Volume 43 and other back issues of the Journal can be found on our website at http://carolinaplanning.unc.edu/.
By Traci Birch (PhD, AICP) and Jeff Carney (AIA, AICP)
Forty-seven percent of Louisiana’s population lives in the coastal zone, which is also a major locus of seafood, oil and gas, maritime, and petrochemical industries for the nation—what Laska et al. (2005) refer to as “immovable industries.” These people and economies reside in major cities, suburban communities, and linear villages along the region’s rivers and bayous. Threats to these communities are well-documented. Louisiana has lost nearly 1,900 square miles of coastal wetlands since the 1930s, and is currently experiencing a land loss rate of more than 16 square miles annually (CPRA 2012). As sea levels rise and shorelines erode, coastal communities face increased risks of flooding, storm surge, and inundation. However, the immovability of industry coupled with deep place attachment cultivated through intimate knowledge of the local environment, require adaptation for survival in the face of coastal disturbances (Burley et al. 2007). Louisiana coastal communities are not going away; instead, they are learning to live with risks and build more safely and resiliently through planning and improved community design.
While the need for climate adaptation is widely recognized by academics and many public officials in at-risk communities, relatively few communities have begun to take action. Climate change and its impacts fall in the category of “wicked problems”: having no definite formulation and no clear resolution (Rittel and Webber 1973). Deitz and Stern (1998) note several reasons for the lack of action on the part of public officials, including the complex and multi-dimensional nature of the issues; uncertainty in the science and understanding of climate dynamics; the long-term nature of the problem and pressure to maintain the status quo; and challenges with coordinating stakeholders. In Louisiana, a lack of action may also be attributed to uncertainty surrounding potential impacts of large-scale restoration projects that promise to stabilize the coast, but provide few details about what restoration projects may mean for coastal communities.

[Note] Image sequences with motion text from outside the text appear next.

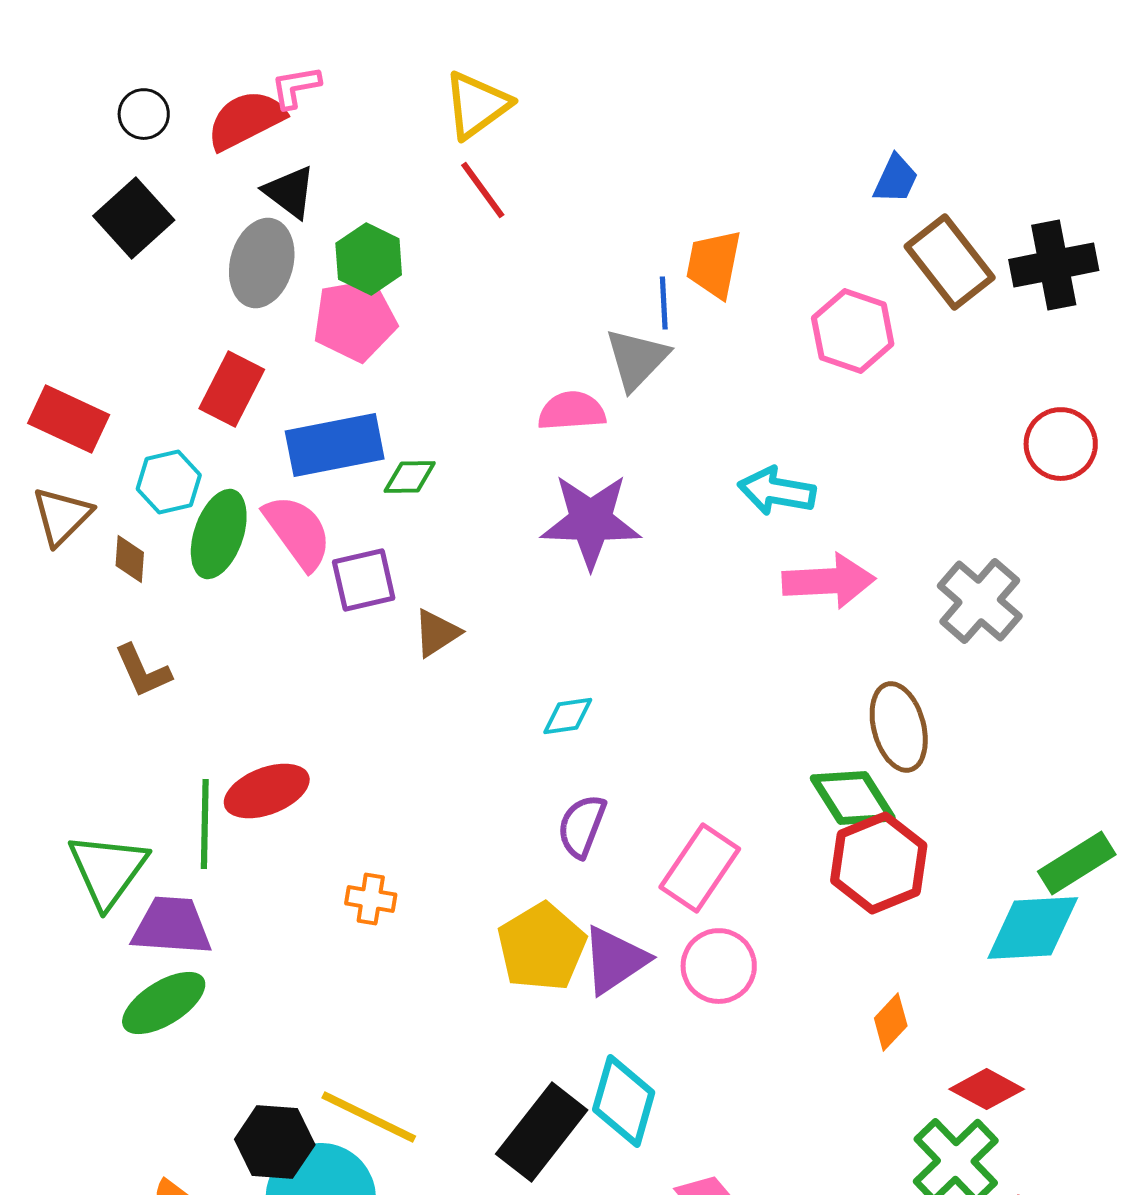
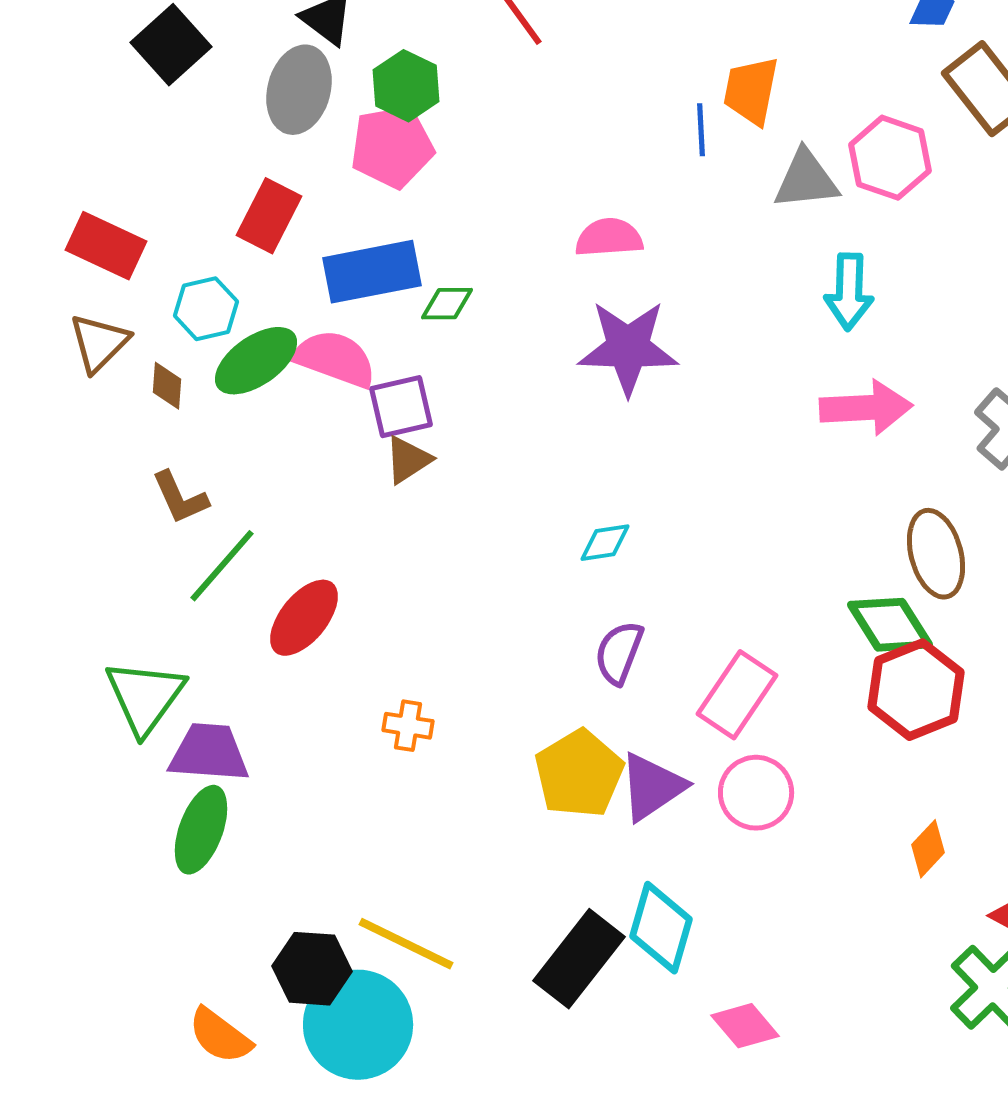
gray triangle: (637, 359) -> (806, 180), moved, turned 40
cyan arrow: (777, 491) -> (849, 292), moved, turned -98
pink semicircle: (298, 532) -> (335, 359), turned -34
green ellipse: (219, 534) -> (256, 361), turned 36
brown triangle: (437, 633) -> (408, 460), moved
red ellipse: (267, 791) -> (304, 618), turned -30
green line: (205, 824) -> (222, 566), moved, turned 40
green ellipse: (164, 1003) -> (201, 830), turned -38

Climate change is a global phenomenon, but the impacts are experienced most acutely in place – to people’s homes, communities, resources, and wellbeing. It is in these places—big cities and small towns—that elected officials make a variety of policy decisions that have significant impact on local environmental conditions and resiliency (McBeth and Bennett 2001, Zwald et al. 2016, Lee and Koski 2012). To overcome obstacles to resilient community decision-making, there is a need to enhance resources and capacity for decision-makers. In particular, Beatley (2009: 71) emphasizes the importance of working with elected officials to nurture forward-looking leadership, noting “strong leaders have the potential to form coalitions, build bridges, and work to overcome the usual objections and political impediments that exist to thinking and acting.” There is a need, particularly at the local level where information is lacking, for processes that bring experts, decision-makers, and community members together in meaningful negotiations that incorporate scientific information, local knowledge, and relevant values and interests (Karl et al. 2007, NCR 2009). Further, there is a need to enhance adaptive capacity through building horizontal and vertical networks capable of addressing complex issues of risk and resilience (Adger 2003, Walker and Salt 2006).

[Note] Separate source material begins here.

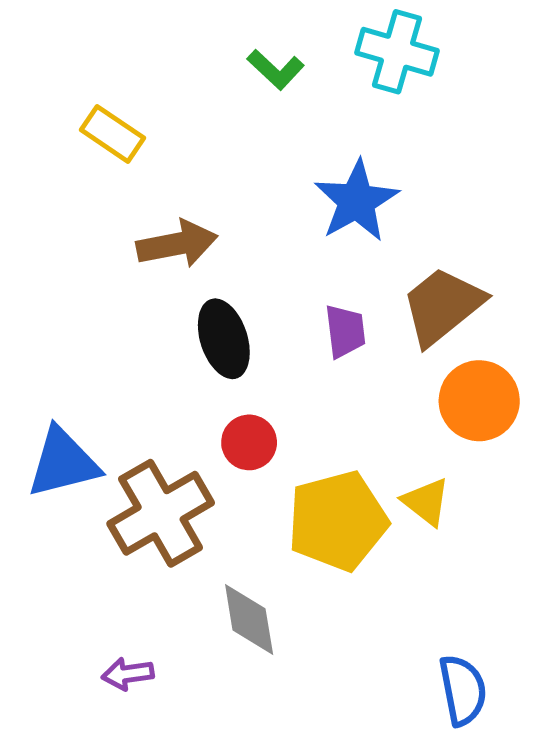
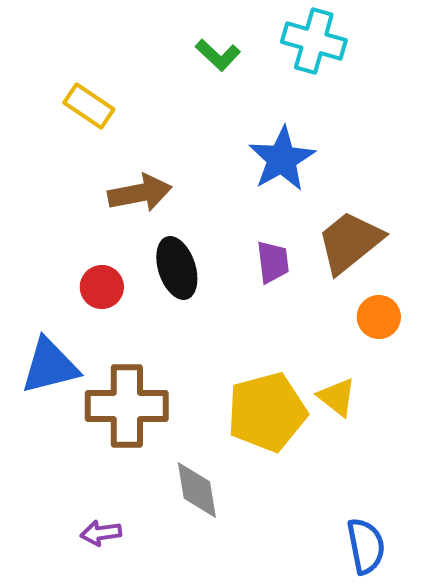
orange circle: (479, 401) -> (379, 317), size x0.7
red circle: (249, 442) -> (102, 287), moved
brown cross: (161, 513) -> (127, 406), turned 30

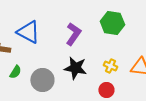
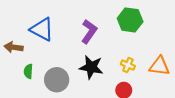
green semicircle: (15, 72) -> (28, 71), turned 152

In light of these capacity needs, adaptation efforts require coordination and collaboration among national, state and local government agencies (including universities), and a variety of sectors (Susskind 2010, NCR 2009). To begin addressing these needs, the Louisiana State University (LSU) Coastal Sustainability Studio (CSS) developed the Louisiana Community Resilience Institute (LCRI), which brings researchers and students together with elected officials, and public and private sector experts to undertake project-based planning and urban design focused on building community resilience. The following provides an overview of the LCRI, how this work dovetails with other research and planning processes, and a concrete framework and recommendations to guide researchers and communities in cultivating similar efforts.

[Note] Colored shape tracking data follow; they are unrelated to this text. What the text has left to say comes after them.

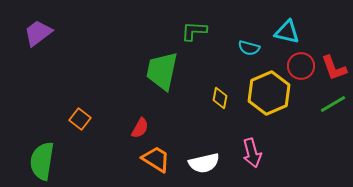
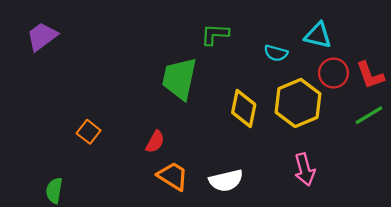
yellow diamond: (220, 98) -> (244, 108), size x1.6
pink arrow: (252, 153) -> (305, 169), moved
green semicircle: (42, 161) -> (54, 191), moved, size x0.6

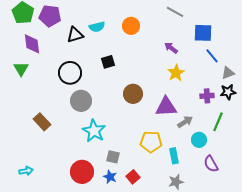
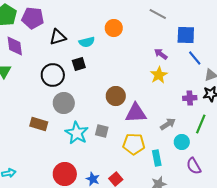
cyan semicircle: (97, 27) -> (87, 42), moved
purple arrow: (171, 48) -> (161, 54), moved
black square: (108, 62) -> (79, 64), moved
purple triangle: (166, 107) -> (136, 113), moved
brown rectangle: (42, 122) -> (39, 124), moved, turned -30
gray square: (113, 157) -> (102, 131), moved

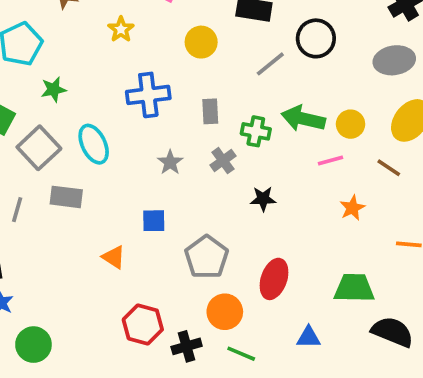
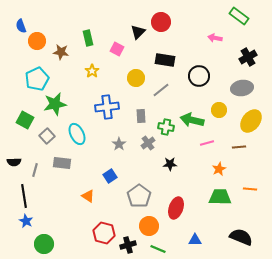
gray line: (270, 64) -> (161, 90), moved
green star: (54, 89) -> (55, 104), size x1.6
yellow circle: (351, 124) -> (219, 110), moved
gray square: (39, 148) -> (47, 136), size x0.7
brown line: (389, 168) -> (239, 147), turned -40
blue square: (154, 221) -> (110, 176), turned -32
green trapezoid: (354, 288) -> (220, 197), moved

Community resilience has become a ubiquitous term in urban planning and design related to enhancing capacity to cope with environmental change and disturbance. While a recent addition to this lexicon, it is not a new concept. Coming from the Latin root resilire, meaning to spring or bounce back, it was first used by physical scientists to describe the stability of non-living materials and resistance to external shocks. The concept was adapted by Holling (1973) as a descriptive ecological concept characterizing the capacity of ecosystems to absorb disturbance and persist without qualitative structural change. Since then, resilience has been redefined and extended to encompass ecological, socio-ecological, and economic systems (Folke 2006, Holling 2001, Walker and Salt 2006). From the planning and urban design perspective, resilience has become the new way of talking about hazard mitigation, emphasizing adaptation and developing underlying capacity (Beatley 2009: 6). While reconceptualization broadens the potential for resilience science and policy across disciplines, some argue clarity and practical relevance have suffered (Brand and Jax 2007, Cutter 2016a, Davoudi 2012). The intent and ecological foundation of resilience has given way to a blending of descriptive aspects that make definition, operationalization, and assessment difficult—what Markusen (2003) refers to as ”fuzzy conceptualization.” Cutter (2016b: 110) observes “such vagueness has its merits, especially in the policy world where the goals and motivations of proponents are highly variable and politicized.” However, Markusen (2003) points out that fuzzy conceptualization also makes implementation challenging. Matyas and Pelling (2014: S1) note the ambiguousness surrounding resilience means “it is a concept caught between the abstract and the operational.” Nevertheless, others note this malleability creates flexibility and opportunity to foster communication between science and planning practice (Brand and Jax 2007, Davoudi 2012).
Communities, however, face a number of challenging economic, social, and environmental changes requiring attention. There is a growing need for effective ways to support adaptation-related decision making due to slow-onset and rapid environmental change. Government agencies, businesses, and individuals increasingly find themselves fundamentally unprepared for meeting the challenges of climate change. Typically, local decision making—such as infrastructure construction and the types of zoning and development regulations implemented—assume environmental stability. Yet there is increasing awareness of uncertainty and vulnerability associated with environmental change. Local governments also have core regulatory powers in the land use, transportation, and waste sectors critical to comprehensive climate change responses (Trisolini 2010). Building flexibility, adaptability, and durability into local decision making is key to building resilience (Beatley 2009, Godschalk 2003, Vale and Campanella 2005). In particular, there is a need to bring science to decision-makers, and distill it into usable information to guide policy. Researchers and academics can play an important role in linking scientific knowledge to action to encourage collaboration and enhance resilience and adaptive capacity (Ostrander and Portney 2007). Community-university partnerships can produce knowledge that is more relevant, legitimate, and useful for local decision-making (Maurasse 2001). In the following we provide an overview of one such community-university partnership and illustrate efforts to build resilience capacity for Louisiana coastal communities. We explain key lessons learned about capacity- and network-building, and how others may apply these lessons.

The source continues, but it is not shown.